Frey Heather A, Tuuli Methodius G, Shanks Anthony L, Macones George A, Cahill Alison G
Department of Obstetrics and Gynecology, Washington University in St. Louis, St. Louis, MO.
Department of Obstetrics and Gynecology, Washington University in St. Louis, St. Louis, MO.
Am J Obstet Gynecol. 2014 Dec;211(6):644.e1-8. doi: 10.1016/j.ajog.2014.06.033. Epub 2014 Jun 17.
Category II fetal heart rate (FHR) tracings are considered indeterminate; thus, improved risk stratification of category II FHR tracings is needed. We estimated whether the presence of meconium increased the risk of adverse neonatal outcomes.
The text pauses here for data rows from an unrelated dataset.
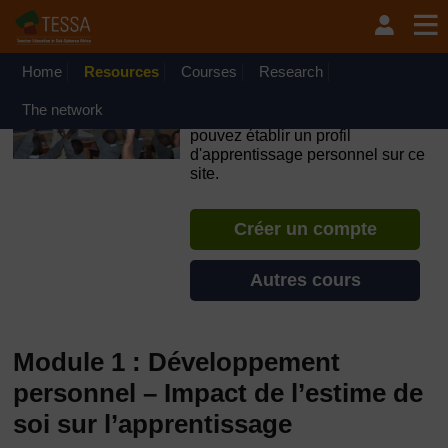
Passer au contenu principal
OpenLearn Create will be unavailable on Wednesday 12
August 2026 from 8am to 10.30am (GMT) due to routine
maintenance.
Home
Resources
Courses
Research
TESSA - Sénégal
The network
Si vous créez un compte, vous
pouvez établir un profil
d'apprentissage personnel sur ce
site.
Créer un compte
Autres cours
Module 1 : Développement
personnel – Impact de l’estime de
soi sur l’apprentissage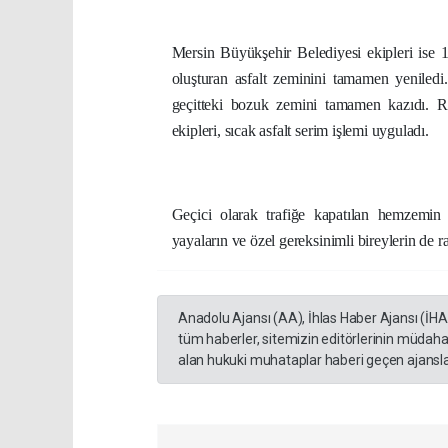
Mersin Büyükşehir Belediyesi ekipleri ise 
oluşturan asfalt zeminini tamamen yeniled
geçitteki bozuk zemini tamamen kazıdı. Ra
ekipleri, sıcak asfalt serim işlemi uyguladı.
Geçici olarak trafiğe kapatılan hemzemin 
yayaların ve özel gereksinimli bireylerin de r
Anadolu Ajansı (AA), İhlas Haber Ajansı (İH
tüm haberler, sitemizin editörlerinin müdaha
alan hukuki muhataplar haberi geçen ajanslar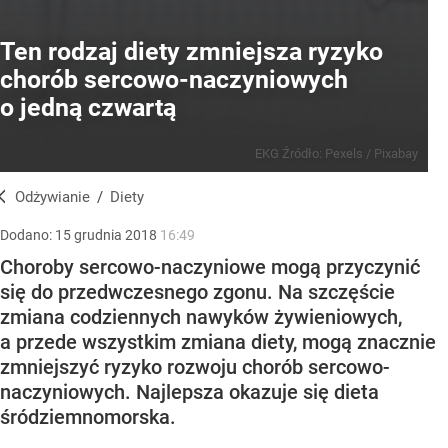
Ten rodzaj diety zmniejsza ryzyko
chorób sercowo-naczyniowych
o jedną czwartą
EKG
Źródło:
Pexels
/
Pixabay
Odżywianie
/
Diety
Dodano:
15
grudnia
2018
16:49
Choroby sercowo-naczyniowe mogą przyczynić
się do przedwczesnego zgonu. Na szczęście
zmiana codziennych nawyków żywieniowych,
a przede wszystkim zmiana diety, mogą znacznie
zmniejszyć ryzyko rozwoju chorób sercowo-
naczyniowych. Najlepsza okazuje się dieta
śródziemnomorska.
This study was conducted within a prospective cohort of 5000 women with singleton pregnancies who were admitted in labor at term. Pregnancies with category II FHR in the 60 minutes before delivery were included. FHR data were extracted by trained nurses who were blinded to clinical outcome. The exposure was the presence of meconium. The primary outcome was a composite neonatal morbidity defined as ≥1 of the following: neonatal death, neurologic morbidity, respiratory morbidity, hypotension that required treatment, and sepsis. Secondary outcomes were nursery admission, cord pH, 5-minute Apgar score, and components of the composite. Logistic regression was used to adjust for confounders.
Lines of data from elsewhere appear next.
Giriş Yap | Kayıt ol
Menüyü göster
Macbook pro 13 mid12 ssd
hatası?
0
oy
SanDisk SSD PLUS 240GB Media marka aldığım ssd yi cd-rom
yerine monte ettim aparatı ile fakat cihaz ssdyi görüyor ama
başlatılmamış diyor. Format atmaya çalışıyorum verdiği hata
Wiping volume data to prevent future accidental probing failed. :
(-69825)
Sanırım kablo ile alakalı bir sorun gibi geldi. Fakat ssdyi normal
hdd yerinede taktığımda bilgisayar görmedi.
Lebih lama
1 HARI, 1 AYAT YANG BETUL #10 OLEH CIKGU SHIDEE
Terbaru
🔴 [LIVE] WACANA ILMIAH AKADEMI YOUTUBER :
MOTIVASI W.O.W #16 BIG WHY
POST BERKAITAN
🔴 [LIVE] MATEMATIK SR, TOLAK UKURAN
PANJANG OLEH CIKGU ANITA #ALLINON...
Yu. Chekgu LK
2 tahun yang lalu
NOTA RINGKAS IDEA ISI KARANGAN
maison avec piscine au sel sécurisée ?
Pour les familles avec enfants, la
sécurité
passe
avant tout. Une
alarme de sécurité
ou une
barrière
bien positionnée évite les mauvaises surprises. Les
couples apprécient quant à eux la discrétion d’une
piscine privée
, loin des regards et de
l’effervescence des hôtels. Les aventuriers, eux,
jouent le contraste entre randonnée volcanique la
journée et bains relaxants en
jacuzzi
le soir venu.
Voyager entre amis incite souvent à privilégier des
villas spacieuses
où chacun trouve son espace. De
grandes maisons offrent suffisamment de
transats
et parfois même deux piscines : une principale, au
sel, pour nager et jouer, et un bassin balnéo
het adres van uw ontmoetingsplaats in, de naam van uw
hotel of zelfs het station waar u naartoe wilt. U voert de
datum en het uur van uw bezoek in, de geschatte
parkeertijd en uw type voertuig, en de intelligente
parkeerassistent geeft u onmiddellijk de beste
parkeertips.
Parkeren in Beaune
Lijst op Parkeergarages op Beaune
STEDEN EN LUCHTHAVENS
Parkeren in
Of the 3257 women with category II FHR tracings, 693 women (21.3%) had meconium, and 2564 women (78.7%) did not. Meconium was associated with higher risk of the composite morbidity (adjusted odds ratio, 2.49; 95% confidence interval, 1.78-3.48) and increased risks of the secondary outcomes. The associations remained significant when infants with meconium aspiration syndrome were excluded. Thick meconium was associated significantly with the composite morbidity.
The presence of meconium is associated with an increased risk of neonatal morbidity in women with category II FHR pattern. This clinical factor may assist clinicians in managing category II FHR patterns in labor.
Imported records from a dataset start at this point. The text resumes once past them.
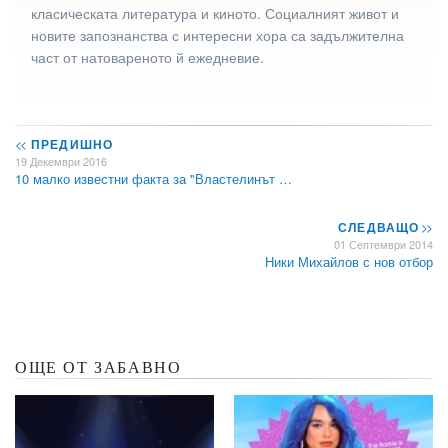
класическата литература и киното. Социалният живот и
новите запознанства с интересни хора са задължителна
част от натовареното й ежедневие.
<<
ПРЕДИШНО
19 Декември 2016
10 малко известни факта за "Властелинът …
СЛЕДВАЩО
>>
01 Септември 2014
Ники Михайлов с нов отбор
ОЩЕ ОТ ЗАБАВНО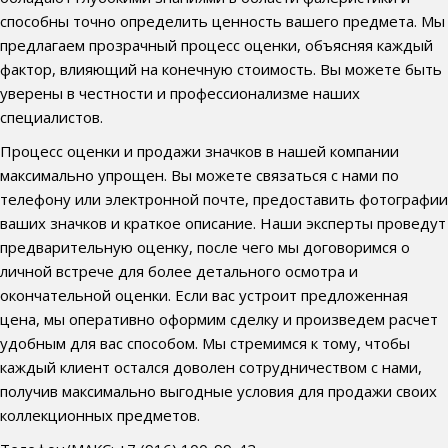
способны точно определить ценность вашего предмета. Мы
предлагаем прозрачный процесс оценки, объясняя каждый
фактор, влияющий на конечную стоимость. Вы можете быть
уверены в честности и профессионализме наших
специалистов.
Процесс оценки и продажи значков в нашей компании
максимально упрощен. Вы можете связаться с нами по
телефону или электронной почте, предоставить фотографии
ваших значков и краткое описание. Наши эксперты проведут
предварительную оценку, после чего мы договоримся о
личной встрече для более детального осмотра и
окончательной оценки. Если вас устроит предложенная
цена, мы оперативно оформим сделку и произведем расчет
удобным для вас способом. Мы стремимся к тому, чтобы
каждый клиент остался доволен сотрудничеством с нами,
получив максимально выгодные условия для продажи своих
коллекционных предметов.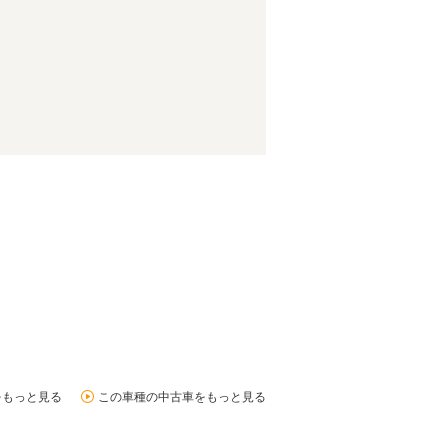
をもっと見る
この車種の中古車をもっと見る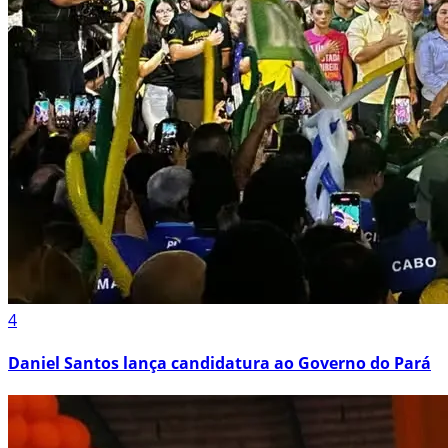
4
Daniel Santos lança candidatura ao Governo do Pará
II类胎儿心率(FHR)描记图被认为是不确定的;因此,需要改进对II类FHR描记图的风险分层。我们评估了胎粪的存在是否会增加不良新生儿结局的风险。
本研究在一个前瞻性队列中进行,该队列包括5000名单胎妊娠且足月入院分娩的妇女。纳入分娩前60分钟内出现II类FHR的妊娠。FHR数据由对临床结局不知情的训练有素的护士提取。暴露因素为胎粪的存在。主要结局是复合新生儿发病率,定义为以下至少一项:新生儿死亡、神经疾病、呼吸系统疾病、需要治疗的低血压和败血症。次要结局包括入住新生儿重症监护室、脐动脉血pH值、5分钟阿氏评分以及复合结局的各个组成部分。采用逻辑回归分析来调整混杂因素。
在3257例有II类FHR描记图的妇女中,693例(21.3%)有胎粪,2564例(78.7%)没有。胎粪与复合发病率的较高风险相关(校正比值比为2.49;95%置信区间为1.78 - 3.48),且与次要结局的风险增加相关。排除胎粪吸入综合征的婴儿后,这些关联仍然显著。浓稠胎粪与复合发病率显著相关。
在有II类FHR模式的妇女中,胎粪的存在与新生儿发病风险增加相关。这一临床因素可能有助于临床医生处理产程中的II类FHR模式。